I did receive a return call today from that same nurse.  The notes aren't updated in the system but are on the desk of the same person who has been gathering the necessary Dexcom Data and other paperwork and we just need a doctor's signature before the whole mess is handed off to the insulin pump company to submit to our insurance.  I'm back to feeling hopeful but I wish things didn't have to be so frustrating.  If everyone agrees a device is better care and everyone is on board for having the device and the device is covered by insurance...why must it take months and months to get everything aligned perfectly to get going?  Fingers crossed that the next person I hear from is the pump rep that paperwork is finished and they are moving on to insurance.  If I haven't heard from them by the end of next week then I'll sit down with my notebook, pen, glass of wine, and an open afternoon to make all the calls necessary to prompt things again.

Tuesday, August 4, 2020

Daily Highs or Nightly Lows

While we continue to wait for our son to be approved for an insulin pump (yes waiting and waiting), we are continually trying to manage the ever changing demands of his T1D.  Of course we have the honeymoon period of diabetes that was giving us the sense that things were in pretty good control then we got the CGM and realized that things were in control every 3 hours but in between they were fluctuating wildly.  Now we seem to be going through a period where our current ratios and corrections aren't working and things need to change.

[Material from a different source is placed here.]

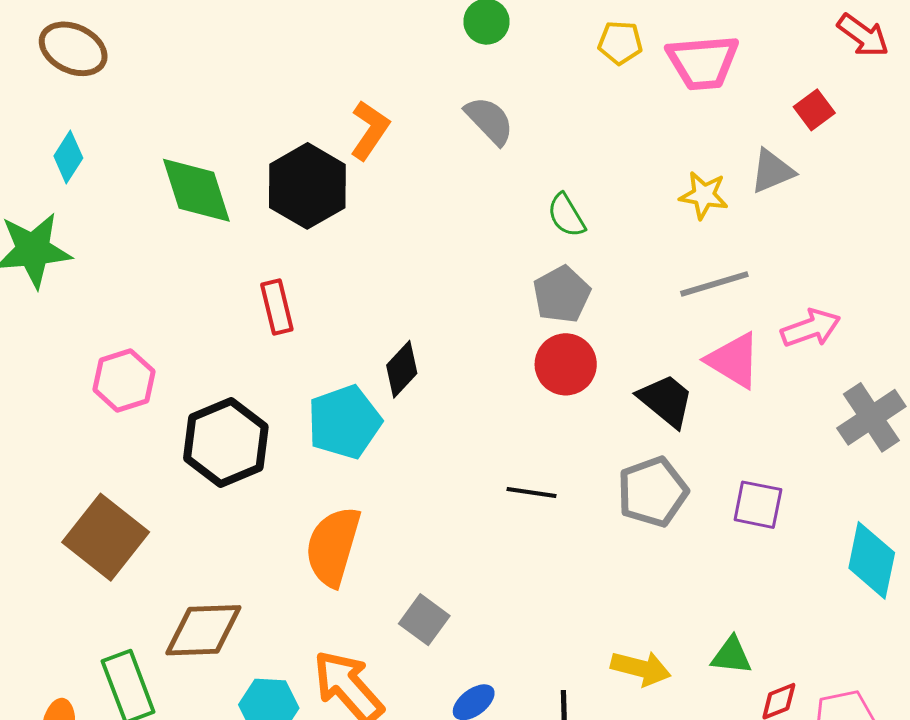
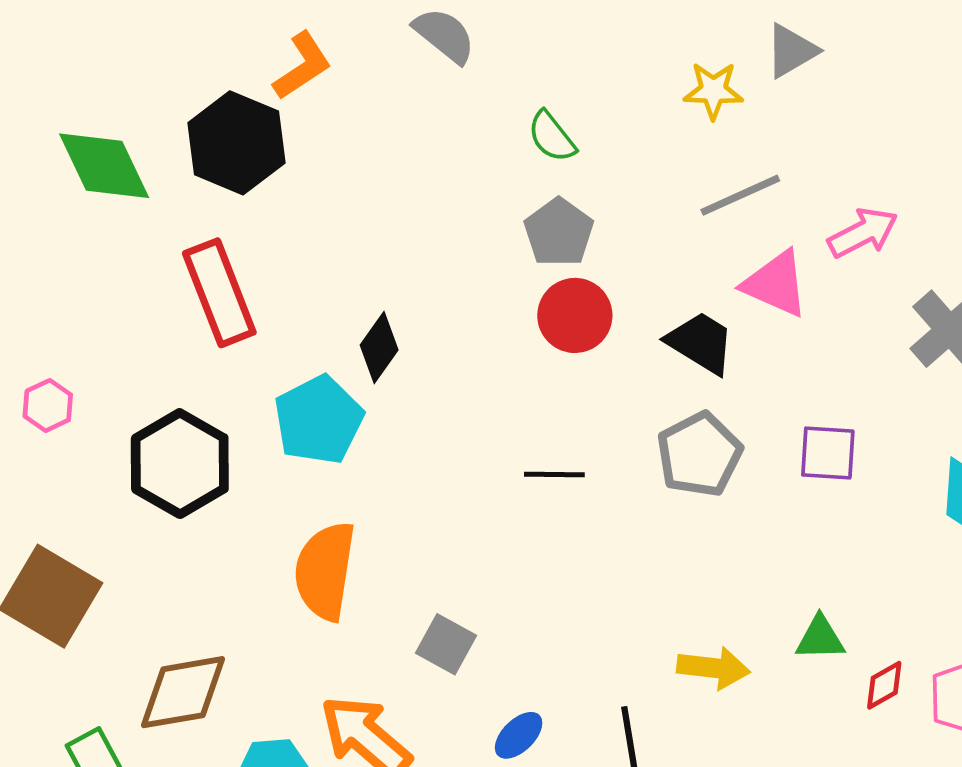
orange L-shape: (370, 130) -> (302, 66), turned 30
red rectangle: (277, 307) -> (219, 293), size x1.6
pink hexagon: (124, 380) -> (48, 405), size x0.7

Since we have the Dexcom, we get to look at his patterns over days and weeks.  As someone with a background in managing data and making adjustments to affect change this was right in my wheelhouse.  Unfortunately, waiting 14 days between changes has not really been my forte.  Our medical team really likes to see a pattern that lasts over 10 days before making an adjustment to his basal insulin or even his daily ratios.  I feel like we should be making adjustments a little more frequently than that.  So, we fall somewhere in between. 

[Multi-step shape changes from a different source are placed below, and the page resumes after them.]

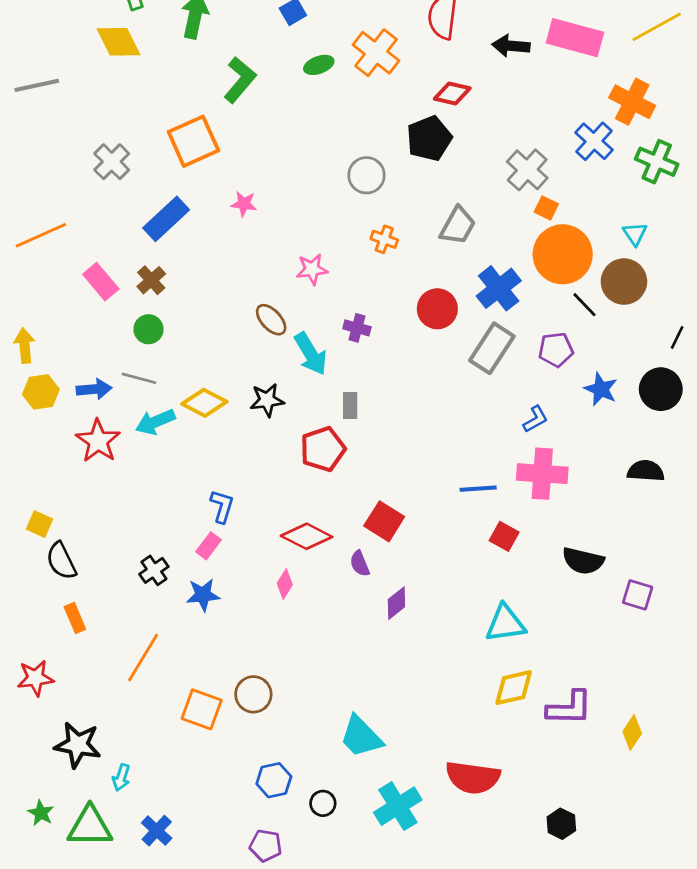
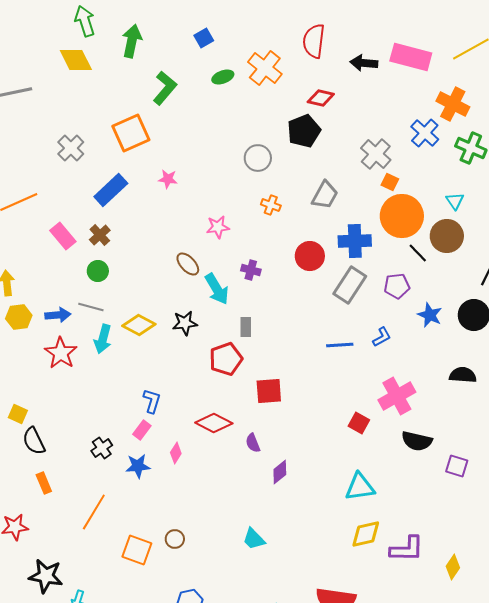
blue cross: (499, 288) -> (355, 241), turned 36
cyan arrow: (155, 422) -> (103, 339), turned -52
pink cross: (542, 474) -> (397, 396), moved, turned -33
blue line: (478, 489) -> (340, 345), moved
red square: (384, 521) -> (269, 391), moved, turned -36
pink diamond: (285, 584) -> (176, 453), moved
brown circle: (253, 694) -> (175, 539), size x0.7
cyan trapezoid: (361, 737) -> (254, 539), moved, size x0.7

We've been increasing N's basal (long acting) insulin over the past two weeks.  He has a pattern of daytime high blood sugars.  His BG starts rising from the moment his feet hit the floor in the morning until his breakfast insulin kicks in.  Then three hours later, when the insulin should be about done and the food should be about gone, his BG starts rising again.  It also rises whenever he is exercising.  It rises and rises.  For several months we would go days without having to give a correction, just covered carbs at meals and we were good.  For the last month we've had to give correction every 3 hours all day long and at least once in the middle of the night!  So up we go with the basal insulin.  Each time it is adjusted the other ratios end up needing adjusting too.  So this process takes several weeks to get a new balance.

Well our new balance is one of the following: we can have basal at level X and he has daytime highs or we can have basal and level Y and we get nighttime lows.  Apparently we can't be in range for both day & night.  I know when we get on insulin pump therapy we can set different basal rates for different time periods so I'm looking forward to that but for now I'm stuck with high blood sugar during the day but a nice steady line through the night or in-range blood sugar during the day with a falling line and a need for a snack in the wee hours of the morning.  I'm opting for the 2 a.m. snack right now since I know the long term effects of high blood sugar and because our son does have a CGM that wakes me when the BG gets below the level I set for it.  The weirdest thing is that it doesn't take much in the night to correct the problem.  He BG falls slowly over several hours until it dips out of range.  I give 4-8 grams of carbs and he bumps back up to 150 then starts falling slowly again until he wakes in the morning.  Thankfully we have the dexcom to wake me up and he is able to crunch up a glucose tab without much memory of being awakened at all.  

I'm tired though!  I'm no spring chicken and waking in the middle of the night is hard on me.  I remember when my kids were under 5 and there was so much nighttime waking going did I do that and still work?  I guess age is a factor.  TIRED.